I need to reduce to sturm-liouville using the 'integrating factor' method:
$$My=x^2y''+3xy+y$$ where y=y(x). I am looking at my notes and I know the Sturm-Liouville form is $$\left(P(x)y'\right)'+Q(x)y$$ However, I don't understand what to do. If someone can help me in DETAIL that will be much appreciated.
Thanks!!
I have a sense at what to do but my professor notes are a little hard to understand.

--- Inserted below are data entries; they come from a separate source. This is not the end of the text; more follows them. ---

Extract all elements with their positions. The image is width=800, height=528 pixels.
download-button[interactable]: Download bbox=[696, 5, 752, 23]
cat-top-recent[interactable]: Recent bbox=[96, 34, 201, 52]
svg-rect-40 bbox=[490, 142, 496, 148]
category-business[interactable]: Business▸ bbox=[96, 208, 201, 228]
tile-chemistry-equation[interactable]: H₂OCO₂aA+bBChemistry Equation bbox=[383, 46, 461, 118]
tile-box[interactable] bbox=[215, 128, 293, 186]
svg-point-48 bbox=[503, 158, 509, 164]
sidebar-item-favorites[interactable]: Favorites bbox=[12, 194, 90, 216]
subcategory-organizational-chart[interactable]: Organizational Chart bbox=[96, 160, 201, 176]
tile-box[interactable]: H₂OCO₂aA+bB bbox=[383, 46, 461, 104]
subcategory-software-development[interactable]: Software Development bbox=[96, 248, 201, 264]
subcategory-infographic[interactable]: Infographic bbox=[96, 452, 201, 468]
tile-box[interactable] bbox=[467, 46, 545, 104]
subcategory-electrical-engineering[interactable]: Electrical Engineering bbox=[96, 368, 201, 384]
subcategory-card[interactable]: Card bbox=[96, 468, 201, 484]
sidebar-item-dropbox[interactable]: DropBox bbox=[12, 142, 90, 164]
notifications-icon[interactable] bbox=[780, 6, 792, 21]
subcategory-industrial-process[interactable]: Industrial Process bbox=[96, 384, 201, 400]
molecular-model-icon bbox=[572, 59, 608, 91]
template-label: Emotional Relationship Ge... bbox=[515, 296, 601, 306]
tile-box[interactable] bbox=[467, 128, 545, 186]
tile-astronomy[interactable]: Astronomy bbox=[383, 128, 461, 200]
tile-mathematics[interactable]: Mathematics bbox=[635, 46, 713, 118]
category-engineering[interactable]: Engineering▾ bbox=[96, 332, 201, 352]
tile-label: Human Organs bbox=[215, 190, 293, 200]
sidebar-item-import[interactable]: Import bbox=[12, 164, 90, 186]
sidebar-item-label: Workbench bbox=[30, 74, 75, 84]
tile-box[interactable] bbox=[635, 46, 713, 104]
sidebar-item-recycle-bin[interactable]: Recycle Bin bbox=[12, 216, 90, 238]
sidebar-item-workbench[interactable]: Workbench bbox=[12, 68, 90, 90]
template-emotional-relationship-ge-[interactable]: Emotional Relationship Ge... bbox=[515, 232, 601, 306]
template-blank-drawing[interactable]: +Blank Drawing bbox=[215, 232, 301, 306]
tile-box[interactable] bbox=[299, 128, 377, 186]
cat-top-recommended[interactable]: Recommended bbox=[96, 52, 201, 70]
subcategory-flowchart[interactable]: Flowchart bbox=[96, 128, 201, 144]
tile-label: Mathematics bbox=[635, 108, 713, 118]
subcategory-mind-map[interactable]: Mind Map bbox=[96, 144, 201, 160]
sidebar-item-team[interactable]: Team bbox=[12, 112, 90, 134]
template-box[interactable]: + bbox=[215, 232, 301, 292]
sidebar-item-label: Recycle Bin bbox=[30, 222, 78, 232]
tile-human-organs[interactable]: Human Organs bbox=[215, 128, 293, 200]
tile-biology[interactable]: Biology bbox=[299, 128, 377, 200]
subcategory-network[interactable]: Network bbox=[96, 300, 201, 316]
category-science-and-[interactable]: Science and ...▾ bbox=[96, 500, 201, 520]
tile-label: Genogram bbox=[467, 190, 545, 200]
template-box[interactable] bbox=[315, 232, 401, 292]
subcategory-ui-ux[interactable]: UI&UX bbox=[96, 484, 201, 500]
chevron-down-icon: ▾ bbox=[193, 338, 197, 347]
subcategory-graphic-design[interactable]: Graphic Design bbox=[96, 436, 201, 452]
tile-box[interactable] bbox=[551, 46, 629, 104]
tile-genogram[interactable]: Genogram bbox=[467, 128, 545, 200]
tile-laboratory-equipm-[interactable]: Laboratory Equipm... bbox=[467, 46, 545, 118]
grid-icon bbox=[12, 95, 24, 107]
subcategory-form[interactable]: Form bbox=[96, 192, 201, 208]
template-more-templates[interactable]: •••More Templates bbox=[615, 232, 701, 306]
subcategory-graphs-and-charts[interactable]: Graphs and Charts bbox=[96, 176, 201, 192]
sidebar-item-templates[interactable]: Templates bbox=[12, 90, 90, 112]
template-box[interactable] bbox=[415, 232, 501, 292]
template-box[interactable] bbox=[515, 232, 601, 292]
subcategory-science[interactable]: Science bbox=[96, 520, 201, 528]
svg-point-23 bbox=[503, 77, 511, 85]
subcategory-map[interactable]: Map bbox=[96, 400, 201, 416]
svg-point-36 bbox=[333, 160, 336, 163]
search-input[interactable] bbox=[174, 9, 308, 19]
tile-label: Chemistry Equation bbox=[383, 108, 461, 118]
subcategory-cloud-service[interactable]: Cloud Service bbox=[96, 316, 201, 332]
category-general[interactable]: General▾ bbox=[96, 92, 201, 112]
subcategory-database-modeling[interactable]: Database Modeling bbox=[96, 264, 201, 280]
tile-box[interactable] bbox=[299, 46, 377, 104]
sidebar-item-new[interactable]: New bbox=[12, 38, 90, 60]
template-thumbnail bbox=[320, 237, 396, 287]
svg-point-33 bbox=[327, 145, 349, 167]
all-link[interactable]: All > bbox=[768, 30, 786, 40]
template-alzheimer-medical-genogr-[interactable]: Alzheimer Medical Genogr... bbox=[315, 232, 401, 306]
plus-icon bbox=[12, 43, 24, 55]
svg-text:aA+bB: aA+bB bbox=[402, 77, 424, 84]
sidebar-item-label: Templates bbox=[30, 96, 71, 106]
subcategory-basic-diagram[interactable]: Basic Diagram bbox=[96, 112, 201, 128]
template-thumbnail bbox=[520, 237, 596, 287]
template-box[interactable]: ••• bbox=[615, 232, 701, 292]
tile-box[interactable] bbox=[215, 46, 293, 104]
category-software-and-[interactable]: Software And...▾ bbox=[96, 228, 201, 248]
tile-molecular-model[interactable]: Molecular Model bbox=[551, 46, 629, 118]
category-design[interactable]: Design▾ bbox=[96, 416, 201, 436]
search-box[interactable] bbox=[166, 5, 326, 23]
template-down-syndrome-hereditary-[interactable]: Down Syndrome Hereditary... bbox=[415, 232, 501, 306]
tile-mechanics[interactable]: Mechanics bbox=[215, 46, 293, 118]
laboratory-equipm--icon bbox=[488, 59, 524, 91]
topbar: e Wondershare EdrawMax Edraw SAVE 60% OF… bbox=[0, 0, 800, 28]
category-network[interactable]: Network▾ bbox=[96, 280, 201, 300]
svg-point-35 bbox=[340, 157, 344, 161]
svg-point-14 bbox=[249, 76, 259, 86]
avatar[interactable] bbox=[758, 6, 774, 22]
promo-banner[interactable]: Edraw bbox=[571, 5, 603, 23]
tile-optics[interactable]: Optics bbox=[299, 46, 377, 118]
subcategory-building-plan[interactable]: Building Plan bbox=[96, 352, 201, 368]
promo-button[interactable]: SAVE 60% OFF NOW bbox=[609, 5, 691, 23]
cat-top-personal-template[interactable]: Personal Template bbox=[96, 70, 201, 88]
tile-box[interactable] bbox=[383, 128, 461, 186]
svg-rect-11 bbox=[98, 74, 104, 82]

Sorry- my question was really about the "3xy" term and I mistyped. Do you mean $M(y)= x^2y''+ 3xy'+ y$? If so then let p(x) be the factor you want: we want $x^2p(x)y''+ 3xp(x)y'= (x^2p(x)y')'$. By the product rule that right side is $x^2p(x)y''+ 2xp(x)y'+ x^2p'(x)y'= x^2p(x)y''+ (2xp(x)+ x^2p'(x))y'$ which must equal $x^2p(x)y''+ 3xp(x)y'$. That is, we must have $2xp(x)+ x^2p'(x)= 3xp(x)$ which gives $p'(x)= p(x)/x$ so $dp/p= dx/x$. Integrating both sides, $ln(p)= ln(x)+ C$ and, taking the exponential, $p(x)= C'x$ where $C'= e^C$. Since we only need a single function, take C'= 1. The integrating factor is x: $xM(y)= x^3y''+ 3x^2y'+ xy= (x^3y')'+ xy$.